Without including the pictures, copy each line below exactly as it reads.
*** THE DATA ***
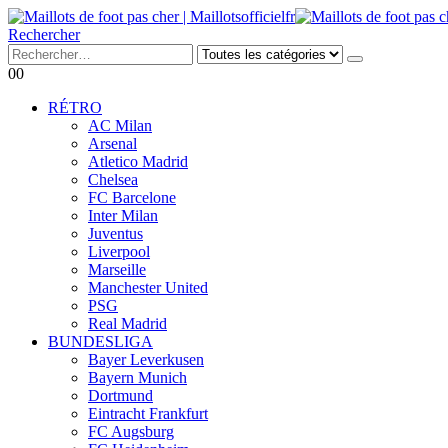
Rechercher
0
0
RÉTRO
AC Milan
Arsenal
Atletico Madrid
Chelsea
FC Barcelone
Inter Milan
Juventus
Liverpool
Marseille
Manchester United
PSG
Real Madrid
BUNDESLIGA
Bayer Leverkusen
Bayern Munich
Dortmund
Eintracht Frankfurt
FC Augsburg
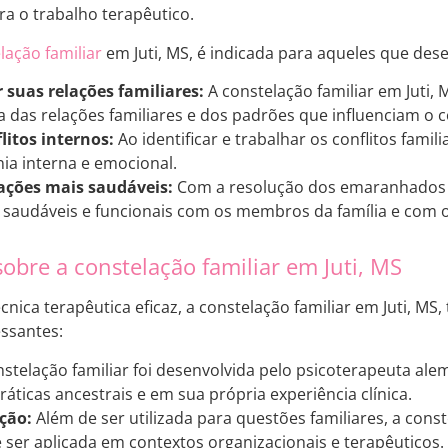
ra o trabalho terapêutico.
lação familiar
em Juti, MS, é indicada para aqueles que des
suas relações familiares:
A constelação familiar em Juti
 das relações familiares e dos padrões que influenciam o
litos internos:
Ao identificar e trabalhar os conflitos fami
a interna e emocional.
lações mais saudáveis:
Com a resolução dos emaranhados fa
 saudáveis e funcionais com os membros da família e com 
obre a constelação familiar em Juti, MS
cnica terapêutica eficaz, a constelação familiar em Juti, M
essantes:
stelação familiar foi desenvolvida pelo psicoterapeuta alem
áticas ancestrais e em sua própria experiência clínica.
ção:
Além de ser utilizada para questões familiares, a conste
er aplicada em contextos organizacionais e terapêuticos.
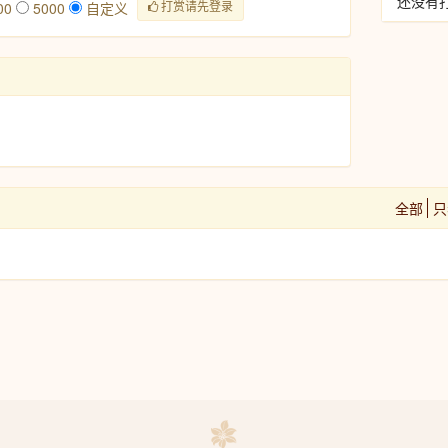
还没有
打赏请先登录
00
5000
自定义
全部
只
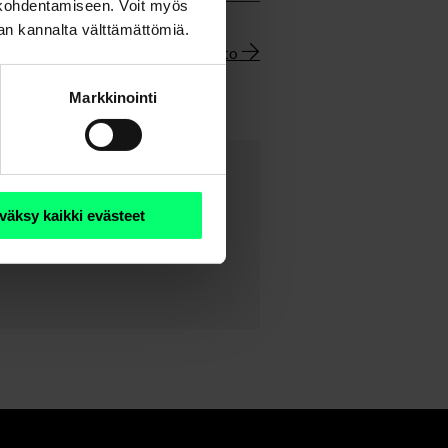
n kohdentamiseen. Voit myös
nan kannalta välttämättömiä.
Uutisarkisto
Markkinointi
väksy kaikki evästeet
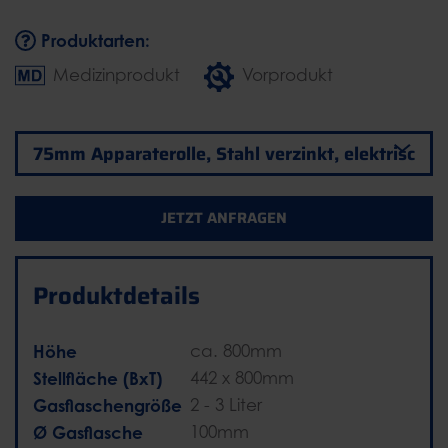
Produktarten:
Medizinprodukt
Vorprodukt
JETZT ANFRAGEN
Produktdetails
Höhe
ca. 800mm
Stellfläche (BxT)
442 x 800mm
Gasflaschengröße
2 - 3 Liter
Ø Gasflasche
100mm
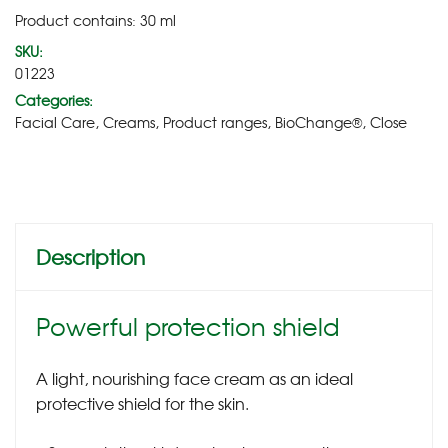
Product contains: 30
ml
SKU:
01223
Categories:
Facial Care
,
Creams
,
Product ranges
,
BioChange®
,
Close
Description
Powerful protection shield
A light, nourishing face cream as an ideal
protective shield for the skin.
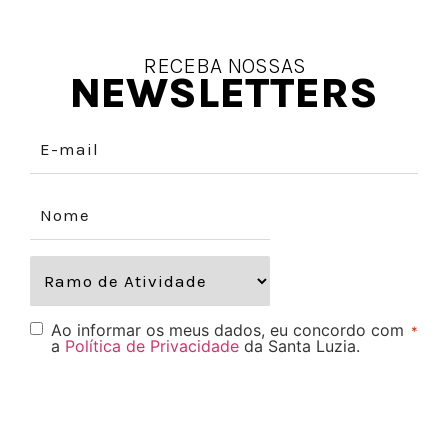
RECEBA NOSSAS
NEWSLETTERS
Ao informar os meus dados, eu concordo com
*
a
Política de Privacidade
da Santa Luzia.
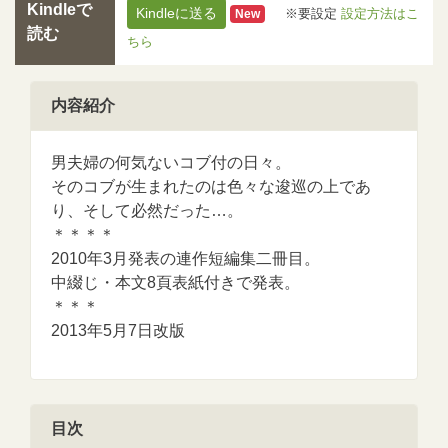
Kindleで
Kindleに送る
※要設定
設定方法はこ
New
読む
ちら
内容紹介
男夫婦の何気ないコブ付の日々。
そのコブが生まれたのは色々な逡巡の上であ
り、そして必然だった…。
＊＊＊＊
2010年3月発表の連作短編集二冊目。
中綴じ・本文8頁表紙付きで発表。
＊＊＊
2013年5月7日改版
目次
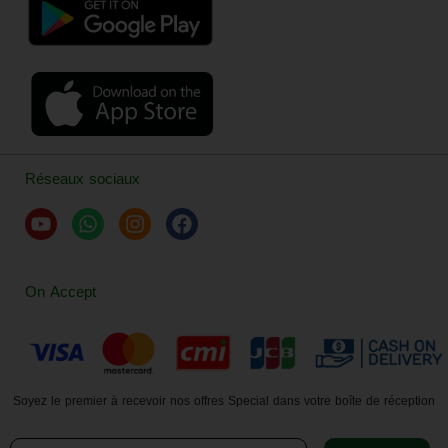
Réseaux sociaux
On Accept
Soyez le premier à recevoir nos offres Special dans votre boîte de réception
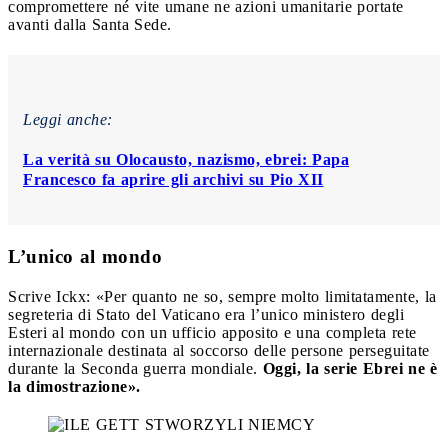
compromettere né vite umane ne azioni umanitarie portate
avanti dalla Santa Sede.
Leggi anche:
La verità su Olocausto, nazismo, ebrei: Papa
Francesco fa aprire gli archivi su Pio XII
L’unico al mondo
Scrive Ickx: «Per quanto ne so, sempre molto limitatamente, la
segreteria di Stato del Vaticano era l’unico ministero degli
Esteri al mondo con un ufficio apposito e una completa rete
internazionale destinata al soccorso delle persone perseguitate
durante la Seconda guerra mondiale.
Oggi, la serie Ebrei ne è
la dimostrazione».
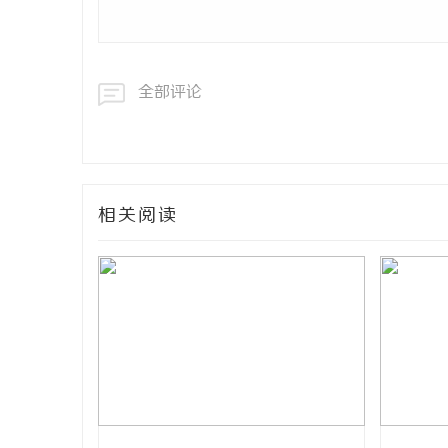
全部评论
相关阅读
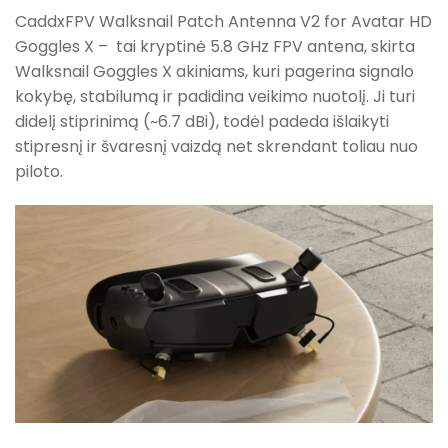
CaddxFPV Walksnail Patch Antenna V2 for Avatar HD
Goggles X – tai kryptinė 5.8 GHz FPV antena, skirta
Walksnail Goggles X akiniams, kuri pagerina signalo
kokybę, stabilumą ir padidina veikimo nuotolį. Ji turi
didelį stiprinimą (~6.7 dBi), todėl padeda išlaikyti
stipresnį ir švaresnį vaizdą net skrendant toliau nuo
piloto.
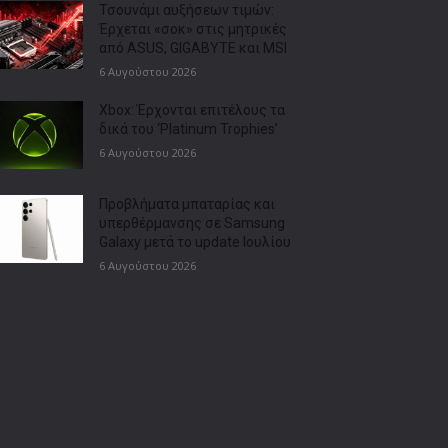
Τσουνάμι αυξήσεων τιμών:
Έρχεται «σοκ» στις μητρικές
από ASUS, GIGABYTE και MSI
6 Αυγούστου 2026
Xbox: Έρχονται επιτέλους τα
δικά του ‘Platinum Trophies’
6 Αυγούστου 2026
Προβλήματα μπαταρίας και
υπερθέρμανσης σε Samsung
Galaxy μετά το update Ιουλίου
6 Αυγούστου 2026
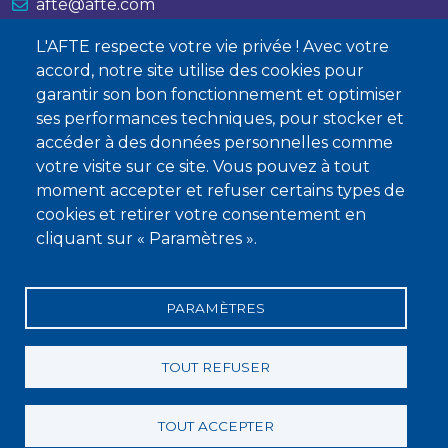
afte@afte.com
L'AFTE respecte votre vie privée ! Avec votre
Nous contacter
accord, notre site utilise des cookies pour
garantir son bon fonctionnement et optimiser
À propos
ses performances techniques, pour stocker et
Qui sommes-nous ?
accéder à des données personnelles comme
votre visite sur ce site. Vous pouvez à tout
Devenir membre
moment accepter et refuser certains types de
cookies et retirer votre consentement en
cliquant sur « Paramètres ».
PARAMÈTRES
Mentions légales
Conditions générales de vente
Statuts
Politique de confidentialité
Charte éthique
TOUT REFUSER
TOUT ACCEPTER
***
ANSWER FOR THIS EXERCISE —
Rechercher
0
0
RÉTRO
AC Milan
Arsenal
Atletico Madrid
Chelsea
FC Barcelone
Inter Milan
Juventus
Liverpool
Marseille
Manchester United
PSG
Real Madrid
BUNDESLIGA
Bayer Leverkusen
Bayern Munich
Dortmund
Eintracht Frankfurt
FC Augsburg
ra o trabalho terapêutico.
lação familiar
em Juti, MS, é indicada para aqueles que des
suas relações familiares:
A constelação familiar em Juti
 das relações familiares e dos padrões que influenciam o
litos internos:
Ao identificar e trabalhar os conflitos fami
a interna e emocional.
lações mais saudáveis:
Com a resolução dos emaranhados fa
 saudáveis e funcionais com os membros da família e com 
obre a constelação familiar em Juti, MS
cnica terapêutica eficaz, a constelação familiar em Juti, M
essantes:
stelação familiar foi desenvolvida pelo psicoterapeuta alem
áticas ancestrais e em sua própria experiência clínica.
ção:
Além de ser utilizada para questões familiares, a conste
er aplicada em contextos organizacionais e terapêuticos.
还没有
打赏请先登录
00
5000
自定义
全部
只
n kohdentamiseen. Voit myös
nan kannalta välttämättömiä.
Uutisarkisto
Markkinointi
väksy kaikki evästeet
Produktarten:
Medizinprodukt
Vorprodukt
JETZT ANFRAGEN
Produktdetails
Höhe
ca. 800mm
Stellfläche (BxT)
442 x 800mm
Gasflaschengröße
2 - 3 Liter
Ø Gasflasche
100mm
Product contains: 30
ml
SKU:
01223
Categories:
Facial Care
,
Creams
,
Product ranges
,
BioChange®
,
Close
Description
Powerful protection shield
A light, nourishing face cream as an ideal
protective shield for the skin.
RECEBA NOSSAS
NEWSLETTERS
Ao informar os meus dados, eu concordo com
*
a
Política de Privacidade
da Santa Luzia.
Kindleで
Kindleに送る
※要設定
設定方法はこ
New
読む
ちら
内容紹介
男夫婦の何気ないコブ付の日々。
そのコブが生まれたのは色々な逡巡の上であ
り、そして必然だった…。
＊＊＊＊
2010年3月発表の連作短編集二冊目。
中綴じ・本文8頁表紙付きで発表。
＊＊＊
2013年5月7日改版
目次
Réseaux sociaux
On Accept
Soyez le premier à recevoir nos offres Special dans votre boîte de réception
compromettere né vite umane ne azioni umanitarie portate
avanti dalla Santa Sede.
Leggi anche:
La verità su Olocausto, nazismo, ebrei: Papa
Francesco fa aprire gli archivi su Pio XII
L’unico al mondo
Scrive Ickx: «Per quanto ne so, sempre molto limitatamente, la
segreteria di Stato del Vaticano era l’unico ministero degli
Esteri al mondo con un ufficio apposito e una completa rete
internazionale destinata al soccorso delle persone perseguitate
durante la Seconda guerra mondiale.
Oggi, la serie Ebrei ne è
la dimostrazione».
全部评论
相关阅读
CaddxFPV Walksnail Patch Antenna V2 for Avatar HD
Goggles X – tai kryptinė 5.8 GHz FPV antena, skirta
Walksnail Goggles X akiniams, kuri pagerina signalo
kokybę, stabilumą ir padidina veikimo nuotolį. Ji turi
didelį stiprinimą (~6.7 dBi), todėl padeda išlaikyti
stipresnį ir švaresnį vaizdą net skrendant toliau nuo
piloto.
Τσουνάμι αυξήσεων τιμών:
Έρχεται «σοκ» στις μητρικές
από ASUS, GIGABYTE και MSI
6 Αυγούστου 2026
Xbox: Έρχονται επιτέλους τα
δικά του ‘Platinum Trophies’
6 Αυγούστου 2026
Προβλήματα μπαταρίας και
υπερθέρμανσης σε Samsung
Galaxy μετά το update Ιουλίου
6 Αυγούστου 2026
afte@afte.com
L'AFTE respecte votre vie privée ! Avec votre
Nous contacter
accord, notre site utilise des cookies pour
garantir son bon fonctionnement et optimiser
À propos
ses performances techniques, pour stocker et
Qui sommes-nous ?
accéder à des données personnelles comme
votre visite sur ce site. Vous pouvez à tout
Devenir membre
moment accepter et refuser certains types de
cookies et retirer votre consentement en
cliquant sur « Paramètres ».
PARAMÈTRES
Mentions légales
Conditions générales de vente
Statuts
Politique de confidentialité
Charte éthique
TOUT REFUSER
TOUT ACCEPTER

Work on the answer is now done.